Alternative titles; symbols
HGNC Approved Gene Symbol: MSX2
SNOMEDCT: 720817008, 771338002;
Cytogenetic location: 5q35.2 Genomic coordinates (GRCh38): 5:174,724,582-174,730,896 (from NCBI)
| Location | Phenotype |
Phenotype MIM number |
Inheritance |
Phenotype mapping key |
|---|---|---|---|---|
| 5q35.2 | Craniosynostosis 2 | 604757 | Autosomal dominant | 3 |
| Parietal foramina 1 | 168500 | Autosomal dominant | 3 | |
| Parietal foramina with cleidocranial dysplasia | 168550 | Autosomal dominant | 3 |
Li et al. (1993) cloned and sequenced the human MSX2 homeobox gene.
By in situ hybridization, Li et al. (1993) mapped the MSX2 gene to the same region of chromosome 5 to which a form of craniosynostosis (CRS2; 604757) had been mapped.
Jabs et al. (1993) mapped the MSX2 gene to chromosome 5 by study of a human/rodent somatic cell hybrid mapping panel and regionalized it to 5q34-q35 by fluorescence in situ hybridization.
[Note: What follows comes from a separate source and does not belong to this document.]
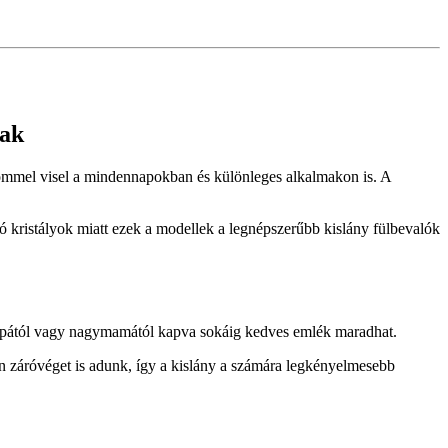
nak
örömmel visel a mindennapokban és különleges alkalmakon is. A
gó kristályok miatt ezek a modellek a legnépszerűbb kislány fülbevalók
ypapától vagy nagymamától kapva sokáig kedves emlék maradhat.
n záróvéget is adunk, így a kislány a számára legkényelmesebb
Takahashi et al. (1996) isolated a cDNA (CT124) encoding the C-terminal 58-amino acid region of human MSX2. CT124 was found to induce a low frequency of reversion when expressed in ras (190070)-transformed NIH3T3 cells. Northern hybridization analyses showed that expression of endogenous MSX2 was low in most of the normal adult tissues examined. In contrast, high expression of the MSX2 gene was detected in several cell lines derived from human tumors. In addition, they found that the full-length human MSX2 cDNA induced transformation in chicken myoblast cultures, supporting the view that MSX2 promotes rather than suppresses cell growth under certain conditions (Davidson, 1995). Takahashi et al. (1996) also tested the activities of a near full-length human MSX2 cDNA and of CT124 in fibroblast and myoblast cell systems. They found that in NIH3T3 fibroblasts, both antisense MSX2 cDNA and truncated CT124 interfered with the transforming activities of the v-Ki-ras oncogene. In C2C12 myoblasts, MSX2 suppressed MyoD (159990) gene expression as did activated RAS oncogenes, and CT124 inhibits the activities of both MSX2 and ras. These findings suggested to Takahashi et al. (1996) that CT124 may act as a dominant suppressor of MSX2 and that the MSX2 gene may be an important target for the RAS signaling pathways.
Hassan et al. (2004) found that Msx2, Dlx3 (600525), Dlx5 (600028), and Runx2 (600211) regulated the expression of osteocalcin (OC) (BGLAP; 112260) in mouse embryos and therefore are implicated in the control of bone formation. Msx2 associated with transcriptionally repressed OC chromatin, and Dlx3 and Dlx5 were recruited with Runx2 to initiate OC transcription. In a second regulatory switch, Dlx3 association decreased and Dlx5 recruitment increased coincident with the mineralization stage of osteoblast differentiation. The appearance of Dlx3 followed by Dlx5 in the OC promoter correlated with increased transcription represented by increased occupancy of RNA polymerase II.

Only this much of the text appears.